Actuellement, la Bourse de Luxembourg capte la moitié de tous les « green bonds » émis par le monde. Or, cela ne représente toujours que huit pour cent de toutes les obligations cotées au Luxembourg. Il y a plusieurs manières de mettre ces chiffres en perspective. Soit celle, relativement pessimiste, de la Cour des comptes européenne : « Même si l’on en émet toujours plus, les obligations vertes restent un produit financier marginal dans l’UE. » Soit celle, relativement optimiste, retenue par Pierre Gramegna : « Huit pour cent, c’est toujours beaucoup trop bas ; mais c’est quatre fois plus qu’il y a deux ans encore. »

Stranded Au Luxembourg, on préfère la carotte au bâton. Le gouvernement a réduit la taxe d’abonnement pour les fonds dont le portefeuille compte une part de durable, mais l’idée de taxer plus les actifs carbonés reste politiquement impensable. « Comme un chevreuil timide, l’argent préfère rester là où il n’y a pas de bruit », avait déclaré l’ancien président de l’ABBL, François Moes, en septembre 2003, résumant l’attitude luxembourgeoise par rapport à l’argent des autres. Sur la place financière, l’idée d’une surtaxe rebute.
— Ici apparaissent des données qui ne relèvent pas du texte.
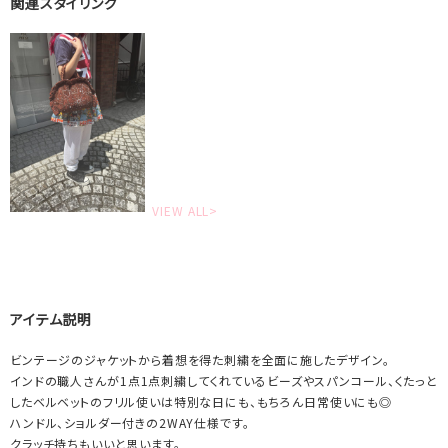
関連スタイリング
VIEW ALL>
アイテム説明
ビンテージのジャケットから着想を得た刺繍を全面に施したデザイン。
インドの職人さんが1点1点刺繍してくれているビーズやスパンコール、くたっと
したベルベットのフリル使いは特別な日にも、もちろん日常使いにも◎
ハンドル、ショルダー付きの2WAY仕様です。
クラッチ持ちもいいと思います。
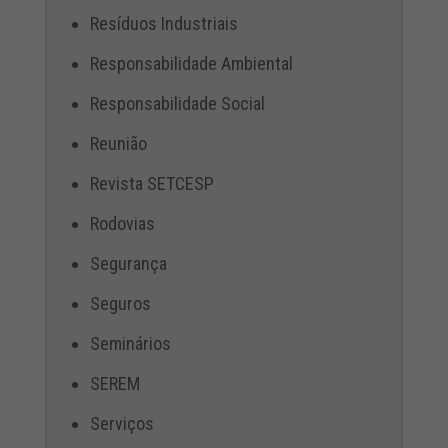
Resíduos Industriais
Responsabilidade Ambiental
Responsabilidade Social
Reunião
Revista SETCESP
Rodovias
Segurança
Seguros
Seminários
SEREM
Serviços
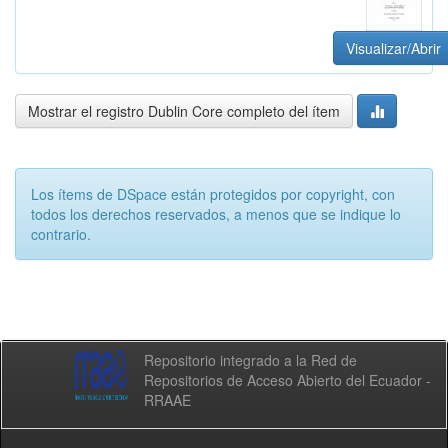
Visualizar/Abrir
Mostrar el registro Dublin Core completo del ítem
Los ítems de DSpace están protegidos por copyright, con
todos los derechos reservados, a menos que se indique lo
contrario.
Repositorio integrado a la Red de
Repositorios de Acceso Abierto del Ecuador -
RRAAE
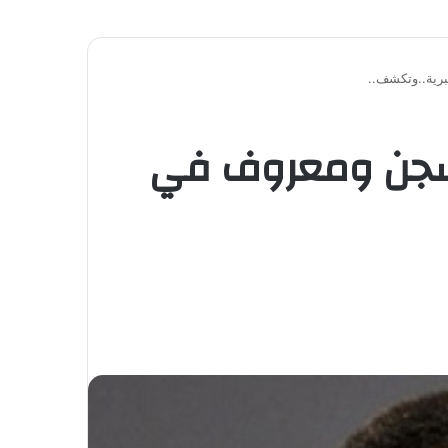
برية..وتكشف..
السجن ومعروف في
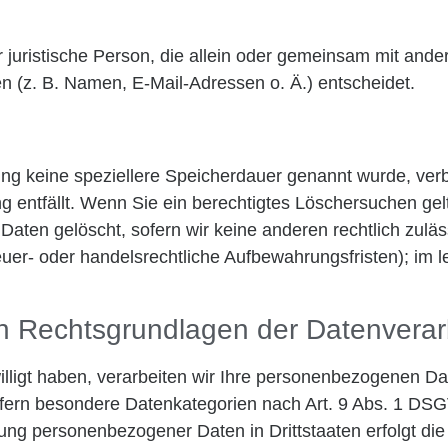
der juristische Person, die allein oder gemeinsam mit and
 (z. B. Namen, E-Mail-Adressen o. Ä.) entscheidet.
ung keine speziellere Speicherdauer genannt wurde, ve
ng entfällt. Wenn Sie ein berechtigtes Löschersuchen ge
Daten gelöscht, sofern wir keine anderen rechtlich zulä
r- oder handelsrechtliche Aufbewahrungsfristen); im le
n Rechtsgrundlagen der Datenverarb
lligt haben, verarbeiten wir Ihre personenbezogenen Date
fern besondere Datenkategorien nach Art. 9 Abs. 1 DSGV
gung personenbezogener Daten in Drittstaaten erfolgt d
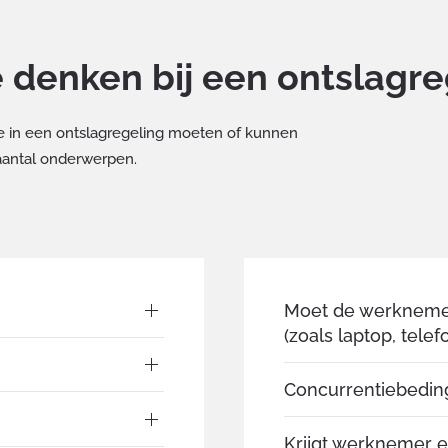
 denken bij een ontslagre
ie in een ontslagregeling moeten of kunnen
aantal onderwerpen.
Moet de werkneme
(zoals laptop, tele
Concurrentiebeding
Krijgt werknemer e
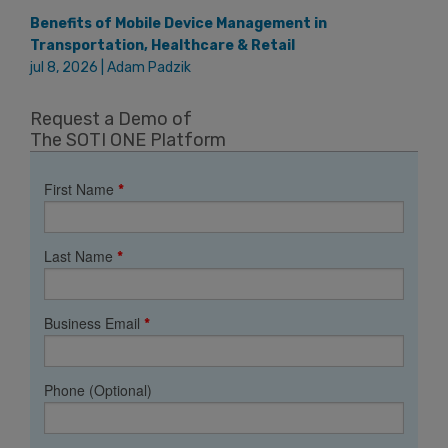
Benefits of Mobile Device Management in
Transportation, Healthcare & Retail
jul 8, 2026 | Adam Padzik
Request a Demo of
The SOTI ONE Platform
First Name
*
Last Name
*
Business Email
*
Phone (Optional)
Ce n’est pas la conclusion à laquelle arrive la Cour des comptes européenne dans son rapport spécial. « Les activités économiques non-durables restent trop lucratives », assène-t-elle. La Cour des comptes se fait l’écho du « groupe d’experts à haut niveau » qui avait planché sur la taxonomie dès 2016 et publié ses conclusions en 2018 : « Le marché ne prend pas suffisamment en compte les effets secondaires négatifs des émissions de gaz à effet de serre, ni les autres répercussions environnementales et sociales négatives des activités économiques non durables. Par conséquent, bon nombre d’entreprises et investisseurs publics et privés ne trouvent qu’un intérêt financier limité à intégrer les considérations ESG dans les décisions qu’elles prennent ». Bref, il ne sert à rien de gloser sur la finance « verte » sans s’attaquer à la finance « brune », c’est-à-dire les futurs « stranded assets ».